Before signing up for any form of financing, it’s important that you do your due diligence. It doesn’t matter if you are borrowing as an individual or as a business, nor the type of loan, or the financier from which you are sourcing the funds – always prepare a list of considerations that will help you understand your financial circumstances.
We’ve previously discussed the perks that come with obtaining a chattel mortgage, but what should you consider beforehand? We know that this product has particular appeal to small and medium business owners who want to manage their cash and tax affairs, but what else is at play? These are the key questions you should ponder.
When do I Take Possession of the Vehicle?
A chattel mortgage allows you to gain immediate access to the vehicle once your application has been approved and you receive finance.
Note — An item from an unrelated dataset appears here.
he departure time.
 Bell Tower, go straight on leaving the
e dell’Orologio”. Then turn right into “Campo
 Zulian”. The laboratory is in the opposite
Therefore, ownership is not an issue for business owners who need access to a car. However, you must repay the loan in full before the mortgage over the car is cleared. Only then can the title be transferred into your name.
What will be the Interest Rate of the Loan?
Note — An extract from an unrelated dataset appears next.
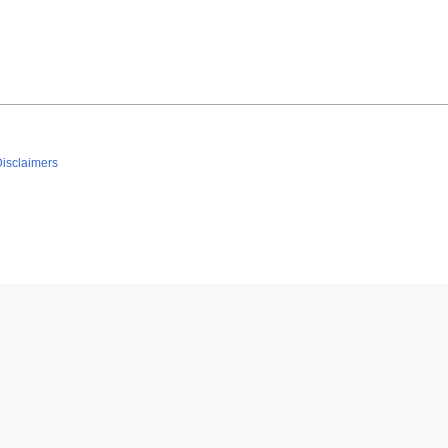
isclaimers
Of course, this is subject to some degree of negotiation, however, as a general rule of thumb, interest rates for a chattel mortgage should be lower than those of an unsecured loan since you have put up the car as collateral. At the start of the mortgage you also have the flexibility to decide whether fixed or variable interest rates work best for you and your business.
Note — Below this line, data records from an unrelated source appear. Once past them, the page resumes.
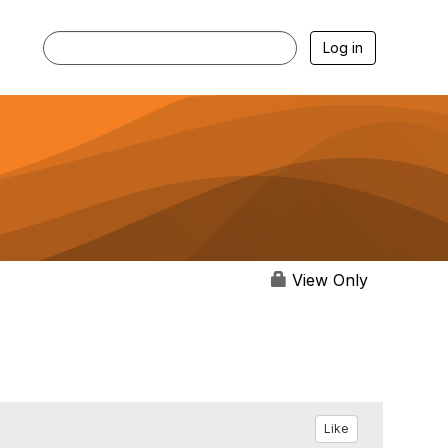
Log in
View Only
Like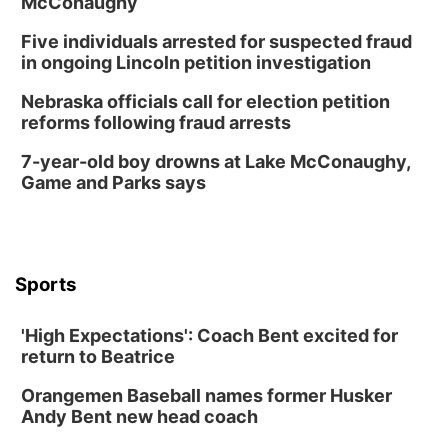
McConaughy
Five individuals arrested for suspected fraud
in ongoing Lincoln petition investigation
Nebraska officials call for election petition
reforms following fraud arrests
7-year-old boy drowns at Lake McConaughy,
Game and Parks says
Sports
'High Expectations': Coach Bent excited for
return to Beatrice
Orangemen Baseball names former Husker
Andy Bent new head coach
Are there Specific Fees or Charges?
You’ll need to discuss this matter with each financier, as ultimately, one agreement can vary to the next. Make sure you read all the terms and conditions. It is especially important to keep an eye on any provisions regarding early repayment fees, since these are quite common across chattel mortgages. If you know from the outset that you plan to repay the agreement early, you might be able to negotiate conditions to facilitate that.
What will my Repayments be and Should I Agree to a Balloon Payment?
This is something that you will need to take into consideration based on the underlying cash flow of your business, as well as any preferences you might have. Keep in mind, setting a fixed interest rate at the beginning of the agreement can give you more visibility than a variable rate. A balloon payment may give you more breathing space over the course of the loan to put aside spare cash, however, can you afford to make a lump sum at the end of the contract? Remember the car might not be worth as much as that balloon payment.
Is a Chattel Mortgage the Best Car Financing Option for me?
Ultimately, a chattel mortgage is just one option available to business owners to secure finance for a new car. You should weigh up all aspects of this type of agreement and compare it with other forms of financing, keeping in mind that there are distinct cash flow and tax benefits when taking out a chattel mortgage.